» **WORK REQUIRED**
In full and without change, return each entry.

+++ INFORMATION SHOWN +++

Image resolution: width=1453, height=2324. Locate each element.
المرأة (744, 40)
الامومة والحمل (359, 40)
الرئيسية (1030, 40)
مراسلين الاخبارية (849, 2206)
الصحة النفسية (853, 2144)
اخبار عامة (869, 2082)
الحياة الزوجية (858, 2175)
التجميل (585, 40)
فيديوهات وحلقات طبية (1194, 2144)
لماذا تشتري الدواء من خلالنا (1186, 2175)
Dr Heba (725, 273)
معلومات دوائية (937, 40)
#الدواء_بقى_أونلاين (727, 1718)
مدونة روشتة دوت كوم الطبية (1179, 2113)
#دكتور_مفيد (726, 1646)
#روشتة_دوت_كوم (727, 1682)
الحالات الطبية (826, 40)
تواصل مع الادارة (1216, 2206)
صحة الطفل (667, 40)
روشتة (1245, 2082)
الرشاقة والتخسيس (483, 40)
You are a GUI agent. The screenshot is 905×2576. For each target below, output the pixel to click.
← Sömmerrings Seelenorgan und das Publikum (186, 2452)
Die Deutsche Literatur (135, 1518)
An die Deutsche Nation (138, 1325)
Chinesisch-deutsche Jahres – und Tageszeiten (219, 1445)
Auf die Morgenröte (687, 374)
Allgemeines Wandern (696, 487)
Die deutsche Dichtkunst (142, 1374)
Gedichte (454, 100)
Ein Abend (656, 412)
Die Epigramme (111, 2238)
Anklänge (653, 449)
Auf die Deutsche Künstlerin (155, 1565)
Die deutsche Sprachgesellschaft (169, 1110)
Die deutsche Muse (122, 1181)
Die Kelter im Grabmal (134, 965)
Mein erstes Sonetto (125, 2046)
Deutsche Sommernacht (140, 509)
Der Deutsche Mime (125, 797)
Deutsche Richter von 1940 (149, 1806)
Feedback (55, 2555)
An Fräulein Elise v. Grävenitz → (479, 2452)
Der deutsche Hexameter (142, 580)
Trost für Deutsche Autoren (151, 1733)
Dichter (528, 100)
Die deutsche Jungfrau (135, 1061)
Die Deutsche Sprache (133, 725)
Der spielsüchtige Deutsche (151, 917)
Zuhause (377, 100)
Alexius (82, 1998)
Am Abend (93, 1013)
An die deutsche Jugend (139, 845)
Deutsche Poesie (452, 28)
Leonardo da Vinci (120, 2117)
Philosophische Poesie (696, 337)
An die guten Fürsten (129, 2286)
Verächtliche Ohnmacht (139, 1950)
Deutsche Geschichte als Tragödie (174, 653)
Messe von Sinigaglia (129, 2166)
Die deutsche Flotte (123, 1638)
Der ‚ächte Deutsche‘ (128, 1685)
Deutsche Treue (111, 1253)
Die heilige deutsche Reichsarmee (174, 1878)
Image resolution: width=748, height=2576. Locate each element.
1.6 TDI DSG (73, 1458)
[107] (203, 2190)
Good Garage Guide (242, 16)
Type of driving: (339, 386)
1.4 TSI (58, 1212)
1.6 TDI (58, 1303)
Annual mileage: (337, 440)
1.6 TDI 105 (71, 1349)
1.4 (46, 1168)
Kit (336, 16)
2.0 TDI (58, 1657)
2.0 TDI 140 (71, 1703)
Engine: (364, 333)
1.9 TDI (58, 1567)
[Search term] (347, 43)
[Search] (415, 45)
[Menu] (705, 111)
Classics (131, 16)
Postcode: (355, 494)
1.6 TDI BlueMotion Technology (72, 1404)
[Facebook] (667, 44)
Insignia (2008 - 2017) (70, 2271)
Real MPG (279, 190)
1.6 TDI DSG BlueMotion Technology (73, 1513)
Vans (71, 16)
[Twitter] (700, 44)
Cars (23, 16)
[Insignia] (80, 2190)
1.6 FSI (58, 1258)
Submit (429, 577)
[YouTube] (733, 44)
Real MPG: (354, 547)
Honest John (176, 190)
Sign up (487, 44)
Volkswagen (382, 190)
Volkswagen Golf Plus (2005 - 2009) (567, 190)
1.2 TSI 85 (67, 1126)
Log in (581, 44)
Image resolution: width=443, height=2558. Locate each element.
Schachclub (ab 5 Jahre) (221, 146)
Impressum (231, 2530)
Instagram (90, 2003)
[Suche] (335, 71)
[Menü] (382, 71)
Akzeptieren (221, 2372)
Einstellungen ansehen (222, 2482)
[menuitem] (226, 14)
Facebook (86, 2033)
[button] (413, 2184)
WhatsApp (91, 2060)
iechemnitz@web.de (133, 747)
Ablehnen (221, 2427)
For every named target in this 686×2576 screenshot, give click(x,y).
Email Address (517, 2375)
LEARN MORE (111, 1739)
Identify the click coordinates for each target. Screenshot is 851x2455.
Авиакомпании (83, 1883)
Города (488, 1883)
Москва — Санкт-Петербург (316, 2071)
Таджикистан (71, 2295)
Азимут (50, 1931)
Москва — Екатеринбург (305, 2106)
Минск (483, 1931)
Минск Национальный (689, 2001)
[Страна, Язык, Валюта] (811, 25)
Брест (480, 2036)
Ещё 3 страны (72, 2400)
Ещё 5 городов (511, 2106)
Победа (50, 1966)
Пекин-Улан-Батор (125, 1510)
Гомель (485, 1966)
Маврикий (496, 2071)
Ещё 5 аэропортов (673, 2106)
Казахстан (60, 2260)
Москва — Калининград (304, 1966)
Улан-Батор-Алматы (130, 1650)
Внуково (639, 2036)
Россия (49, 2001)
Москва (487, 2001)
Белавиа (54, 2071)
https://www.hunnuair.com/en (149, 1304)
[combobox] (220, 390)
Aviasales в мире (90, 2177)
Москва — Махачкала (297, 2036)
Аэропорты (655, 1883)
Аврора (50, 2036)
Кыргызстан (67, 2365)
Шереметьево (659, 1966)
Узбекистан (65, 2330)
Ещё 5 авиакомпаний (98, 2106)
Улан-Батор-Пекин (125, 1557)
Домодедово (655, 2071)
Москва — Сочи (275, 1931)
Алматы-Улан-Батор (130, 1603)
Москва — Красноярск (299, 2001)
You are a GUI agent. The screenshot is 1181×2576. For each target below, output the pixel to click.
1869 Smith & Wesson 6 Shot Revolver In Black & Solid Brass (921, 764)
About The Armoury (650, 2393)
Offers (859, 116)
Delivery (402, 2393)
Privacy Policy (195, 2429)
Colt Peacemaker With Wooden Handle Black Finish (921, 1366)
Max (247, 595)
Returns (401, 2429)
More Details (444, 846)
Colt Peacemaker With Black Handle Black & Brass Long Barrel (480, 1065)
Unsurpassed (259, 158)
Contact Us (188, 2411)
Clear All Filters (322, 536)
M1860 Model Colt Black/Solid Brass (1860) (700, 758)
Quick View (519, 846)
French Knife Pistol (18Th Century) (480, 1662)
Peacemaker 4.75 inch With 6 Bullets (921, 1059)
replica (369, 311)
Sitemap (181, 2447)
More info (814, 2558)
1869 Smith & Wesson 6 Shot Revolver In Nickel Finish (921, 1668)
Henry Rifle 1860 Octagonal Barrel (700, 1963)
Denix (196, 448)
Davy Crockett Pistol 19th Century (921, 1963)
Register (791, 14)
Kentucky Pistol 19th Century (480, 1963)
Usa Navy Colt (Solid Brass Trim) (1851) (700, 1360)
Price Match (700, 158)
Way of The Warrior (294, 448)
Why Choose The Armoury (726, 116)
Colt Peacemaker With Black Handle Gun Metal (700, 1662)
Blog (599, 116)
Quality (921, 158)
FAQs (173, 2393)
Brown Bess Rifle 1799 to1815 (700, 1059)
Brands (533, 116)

+++

» **SOLVED PROBLEM**
Image resolution: width=1453, height=2324. Locate each element.
المرأة (744, 40)
الامومة والحمل (359, 40)
الرئيسية (1030, 40)
مراسلين الاخبارية (849, 2206)
الصحة النفسية (853, 2144)
اخبار عامة (869, 2082)
الحياة الزوجية (858, 2175)
التجميل (585, 40)
فيديوهات وحلقات طبية (1194, 2144)
لماذا تشتري الدواء من خلالنا (1186, 2175)
Dr Heba (725, 273)
معلومات دوائية (937, 40)
#الدواء_بقى_أونلاين (727, 1718)
مدونة روشتة دوت كوم الطبية (1179, 2113)
#دكتور_مفيد (726, 1646)
#روشتة_دوت_كوم (727, 1682)
الحالات الطبية (826, 40)
تواصل مع الادارة (1216, 2206)
صحة الطفل (667, 40)
روشتة (1245, 2082)
الرشاقة والتخسيس (483, 40)
You are a GUI agent. The screenshot is 905×2576. For each target below, output the pixel to click.
← Sömmerrings Seelenorgan und das Publikum (186, 2452)
Die Deutsche Literatur (135, 1518)
An die Deutsche Nation (138, 1325)
Chinesisch-deutsche Jahres – und Tageszeiten (219, 1445)
Auf die Morgenröte (687, 374)
Allgemeines Wandern (696, 487)
Die deutsche Dichtkunst (142, 1374)
Gedichte (454, 100)
Ein Abend (656, 412)
Die Epigramme (111, 2238)
Anklänge (653, 449)
Auf die Deutsche Künstlerin (155, 1565)
Die deutsche Sprachgesellschaft (169, 1110)
Die deutsche Muse (122, 1181)
Die Kelter im Grabmal (134, 965)
Mein erstes Sonetto (125, 2046)
Deutsche Sommernacht (140, 509)
Der Deutsche Mime (125, 797)
Deutsche Richter von 1940 (149, 1806)
Feedback (55, 2555)
An Fräulein Elise v. Grävenitz → (479, 2452)
Der deutsche Hexameter (142, 580)
Trost für Deutsche Autoren (151, 1733)
Dichter (528, 100)
Die deutsche Jungfrau (135, 1061)
Die Deutsche Sprache (133, 725)
Der spielsüchtige Deutsche (151, 917)
Zuhause (377, 100)
Alexius (82, 1998)
Am Abend (93, 1013)
An die deutsche Jugend (139, 845)
Deutsche Poesie (452, 28)
Leonardo da Vinci (120, 2117)
Philosophische Poesie (696, 337)
An die guten Fürsten (129, 2286)
Verächtliche Ohnmacht (139, 1950)
Deutsche Geschichte als Tragödie (174, 653)
Messe von Sinigaglia (129, 2166)
Die deutsche Flotte (123, 1638)
Der ‚ächte Deutsche‘ (128, 1685)
Deutsche Treue (111, 1253)
Die heilige deutsche Reichsarmee (174, 1878)
Image resolution: width=748, height=2576. Locate each element.
1.6 TDI DSG (73, 1458)
[107] (203, 2190)
Good Garage Guide (242, 16)
Type of driving: (339, 386)
1.4 TSI (58, 1212)
1.6 TDI (58, 1303)
Annual mileage: (337, 440)
1.6 TDI 105 (71, 1349)
1.4 (46, 1168)
Kit (336, 16)
2.0 TDI (58, 1657)
2.0 TDI 140 (71, 1703)
Engine: (364, 333)
1.9 TDI (58, 1567)
[Search term] (347, 43)
[Search] (415, 45)
[Menu] (705, 111)
Classics (131, 16)
Postcode: (355, 494)
1.6 TDI BlueMotion Technology (72, 1404)
[Facebook] (667, 44)
Insignia (2008 - 2017) (70, 2271)
Real MPG (279, 190)
1.6 TDI DSG BlueMotion Technology (73, 1513)
Vans (71, 16)
[Twitter] (700, 44)
Cars (23, 16)
[Insignia] (80, 2190)
1.6 FSI (58, 1258)
Submit (429, 577)
[YouTube] (733, 44)
Real MPG: (354, 547)
Honest John (176, 190)
Sign up (487, 44)
Volkswagen (382, 190)
Volkswagen Golf Plus (2005 - 2009) (567, 190)
1.2 TSI 85 (67, 1126)
Log in (581, 44)
Image resolution: width=443, height=2558. Locate each element.
Schachclub (ab 5 Jahre) (221, 146)
Impressum (231, 2530)
Instagram (90, 2003)
[Suche] (335, 71)
[Menü] (382, 71)
Akzeptieren (221, 2372)
Einstellungen ansehen (222, 2482)
[menuitem] (226, 14)
Facebook (86, 2033)
[button] (413, 2184)
WhatsApp (91, 2060)
iechemnitz@web.de (133, 747)
Ablehnen (221, 2427)
For every named target in this 686×2576 screenshot, give click(x,y).
Email Address (517, 2375)
LEARN MORE (111, 1739)
Identify the click coordinates for each target. Screenshot is 851x2455.
Авиакомпании (83, 1883)
Города (488, 1883)
Москва — Санкт-Петербург (316, 2071)
Таджикистан (71, 2295)
Азимут (50, 1931)
Москва — Екатеринбург (305, 2106)
Минск (483, 1931)
Минск Национальный (689, 2001)
[Страна, Язык, Валюта] (811, 25)
Брест (480, 2036)
Ещё 3 страны (72, 2400)
Ещё 5 городов (511, 2106)
Победа (50, 1966)
Пекин-Улан-Батор (125, 1510)
Гомель (485, 1966)
Маврикий (496, 2071)
Ещё 5 аэропортов (673, 2106)
Казахстан (60, 2260)
Москва — Калининград (304, 1966)
Улан-Батор-Алматы (130, 1650)
Внуково (639, 2036)
Россия (49, 2001)
Москва (487, 2001)
Белавиа (54, 2071)
https://www.hunnuair.com/en (149, 1304)
[combobox] (220, 390)
Aviasales в мире (90, 2177)
Москва — Махачкала (297, 2036)
Аэропорты (655, 1883)
Аврора (50, 2036)
Кыргызстан (67, 2365)
Шереметьево (659, 1966)
Узбекистан (65, 2330)
Ещё 5 авиакомпаний (98, 2106)
Улан-Батор-Пекин (125, 1557)
Домодедово (655, 2071)
Москва — Сочи (275, 1931)
Алматы-Улан-Батор (130, 1603)
Москва — Красноярск (299, 2001)
You are a GUI agent. The screenshot is 1181×2576. For each target below, output the pixel to click.
1869 Smith & Wesson 6 Shot Revolver In Black & Solid Brass (921, 764)
About The Armoury (650, 2393)
Offers (859, 116)
Delivery (402, 2393)
Privacy Policy (195, 2429)
Colt Peacemaker With Wooden Handle Black Finish (921, 1366)
Max (247, 595)
Returns (401, 2429)
More Details (444, 846)
Colt Peacemaker With Black Handle Black & Brass Long Barrel (480, 1065)
Unsurpassed (259, 158)
Contact Us (188, 2411)
Clear All Filters (322, 536)
M1860 Model Colt Black/Solid Brass (1860) (700, 758)
Quick View (519, 846)
French Knife Pistol (18Th Century) (480, 1662)
Peacemaker 4.75 inch With 6 Bullets (921, 1059)
replica (369, 311)
Sitemap (181, 2447)
More info (814, 2558)
1869 Smith & Wesson 6 Shot Revolver In Nickel Finish (921, 1668)
Henry Rifle 1860 Octagonal Barrel (700, 1963)
Denix (196, 448)
Davy Crockett Pistol 19th Century (921, 1963)
Register (791, 14)
Kentucky Pistol 19th Century (480, 1963)
Usa Navy Colt (Solid Brass Trim) (1851) (700, 1360)
Price Match (700, 158)
Way of The Warrior (294, 448)
Why Choose The Armoury (726, 116)
Colt Peacemaker With Black Handle Gun Metal (700, 1662)
Blog (599, 116)
Quality (921, 158)
FAQs (173, 2393)
Brown Bess Rifle 1799 to1815 (700, 1059)
Brands (533, 116)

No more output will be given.